Il mining negli ultimi tempi è diventato una delle questioni più dibattute nell’arena delle valute digitali. Tante critiche sono piovute da personaggi di alto profilo come Elon Musk di Tesla e SpaceX, che non accetta pagamenti in criptovaluta per l’offerta automotive fino a quando i miner non riusciranno a controllare le emissioni inquinanti e il consumo di energia elettrica in modo più green.

Altri, invece, prima delle cripto-censure da parte della seconda economia del Pianeta, hanno pubblicamente dichiarato che non avrebbero più comprato cripto estratte in Cina, visto che il paese non impiega/va metodi di estrazione pulita.

Senza contare, inoltre, la grande eco data a rapporti internazionali che sostengono che il mining sfrutta più energia di importanti aree geografiche nazionali.

Al coro si unisce ora la Svezia che, in conformità con l’Accordo di Parigi sul clima, chiede ai regolatori di tutta Europa di legiferare in tema per reprimere quei progetti su criptovaluta che utilizzano quantità eccessive di energia. L’obiettivo sarebbe quello di abbassare la temperatura mondiale di circa 1,5 gradi Celsius.
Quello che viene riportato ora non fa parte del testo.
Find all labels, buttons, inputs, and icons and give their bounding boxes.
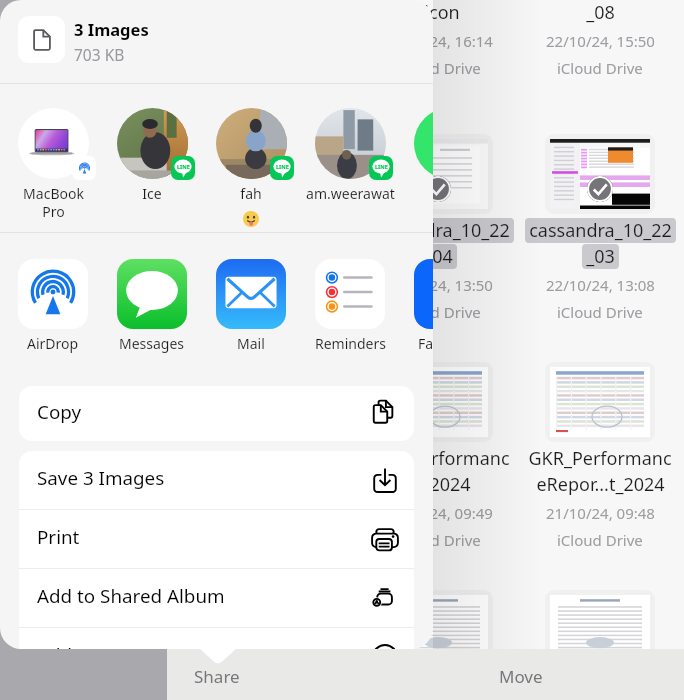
staticText: Reminders	[315, 334, 386, 353]
staticText: 22/10/24, 13:50	[384, 275, 493, 295]
button[interactable]: Print	[19, 510, 414, 568]
staticText: fah	[240, 184, 262, 203]
button[interactable]: Save 3 Images	[19, 451, 414, 509]
staticText: _08	[586, 0, 615, 25]
staticText: iCloud Drive	[395, 530, 481, 550]
staticText: Share	[194, 665, 240, 688]
staticText: LINE	[276, 163, 289, 170]
staticText: cassandra_10_22	[367, 218, 510, 243]
staticText: Move	[499, 665, 543, 688]
button[interactable]: AirDrop	[4, 259, 102, 353]
staticText: 3 Images	[74, 18, 149, 40]
button[interactable]: Mail	[202, 259, 300, 353]
button[interactable]: Add to Shared Album	[19, 569, 414, 627]
button[interactable]: LINE	[202, 108, 300, 203]
button[interactable]: MacBook Pro	[4, 108, 102, 221]
staticText: _04	[424, 244, 453, 269]
staticText: 22/10/24, 15:50	[546, 31, 655, 51]
staticText: Add to Shared Album	[37, 583, 225, 609]
button[interactable]: Add Tags	[19, 628, 414, 649]
staticText: 21/10/24, 09:48	[546, 503, 655, 523]
button[interactable]: Messages	[103, 259, 201, 353]
staticText: LINE	[177, 163, 190, 170]
button[interactable]: Facebook	[400, 259, 433, 353]
button[interactable]: Share	[167, 649, 267, 700]
staticText: iCloud Drive	[557, 302, 643, 322]
staticText: eRepor...t_2024	[536, 472, 665, 497]
staticText: Messages	[119, 334, 185, 353]
staticText: Facebook	[418, 334, 433, 353]
staticText: 703 KB	[74, 44, 125, 65]
staticText: LINE	[375, 163, 388, 170]
staticText: 22/10/24, 13:08	[546, 275, 655, 295]
staticText: iCloud Drive	[557, 58, 643, 78]
staticText: Save 3 Images	[37, 465, 165, 491]
staticText: Ice	[142, 184, 162, 203]
button[interactable]: Copy	[19, 386, 414, 441]
staticText: MacBook Pro	[23, 184, 84, 221]
button[interactable]: Reminders	[301, 259, 399, 353]
staticText: iCloud Drive	[395, 58, 481, 78]
staticText: 21/10/24, 09:49	[384, 503, 493, 523]
staticText: Copy	[37, 399, 82, 425]
staticText: iCloud Drive	[557, 530, 643, 550]
staticText: cassandra_10_22	[529, 218, 672, 243]
button[interactable]: LINE	[301, 108, 399, 203]
button[interactable]: LINE	[103, 108, 201, 203]
staticText: Add Tags	[37, 642, 118, 649]
staticText: GKR_Performanc	[528, 446, 672, 471]
staticText: _icon	[416, 0, 460, 25]
staticText: AirDrop	[27, 334, 79, 353]
button[interactable]	[400, 108, 433, 184]
staticText: 22/10/24, 16:14	[384, 31, 493, 51]
staticText: Print	[37, 524, 80, 550]
staticText: iCloud Drive	[395, 302, 481, 322]
staticText: GKR_Performanc	[366, 446, 510, 471]
staticText: Mail	[237, 334, 265, 353]
staticText: am.weerawat	[306, 184, 395, 203]
staticText: _03	[586, 244, 615, 269]
button[interactable]: Move	[471, 649, 571, 700]
staticText: ..t_2024	[405, 472, 471, 497]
L’alert giunge da Erik Thedeen, direttore dell’Autorità di vigilanza finanziaria svedese e Bjorn Risinger, a capo dell’Agenzia di protezione ambientale svedese. In una lettera entrambi dicono che è troppa l’energia usata dagli hardware per il mining di criptovalute, aumentata del 700 per cento.

Avvertono entrambi:

Se dovessimo permettere l’estrazione estensiva di criptovalute in Svezia, c’è il rischio che l’energia rinnovabile a nostra disposizione sarà insufficiente a coprire la transizione climatica richiesta che dobbiamo fare

Uno dei punti che la lettera denota è l’algoritmo di consenso PoW (Proof of Work), protocollo della rete blockchain impiegato dalla maggior parte delle compagnie di mining. Il processo si fonda sul contributo di potenza dei computer per risolvere equazioni matematiche che convalidano le transazioni in catena di blocco, laddove più potente è la capacità di calcolo delle unità centrali e dei processori e più forte è la possibilità del miner di convalidare e incassare criptovaluta.

Controllare il consumo di energia

Gli autori dello scritto in verità sono convinti che questo metodo sfrutti troppa energia elettrica, dice la lettera:

Attualmente è possibile guidare un’auto elettrica di medie dimensioni per 1,8 milioni di chilometri usando la stessa energia che serve per estrarre un singolo bitcoin. Questo è l’equivalente di quarantaquattro giri intorno al mondo. Ogni giorno vengono estratti novecento bitcoin. Non è dunque questo un uso ragionevole della nostra energia rinnovabile

La Svezia sta quindi ponendo diverse opzioni sul tavolo della politica al fine di ridurre le emissioni tossiche da CO2 prodotte degli hardware sovralimentati, come tasse sulle transazioni di criptovaluta e una vasta e diffusa sensibilizzazione verso la cura dell’ambiente.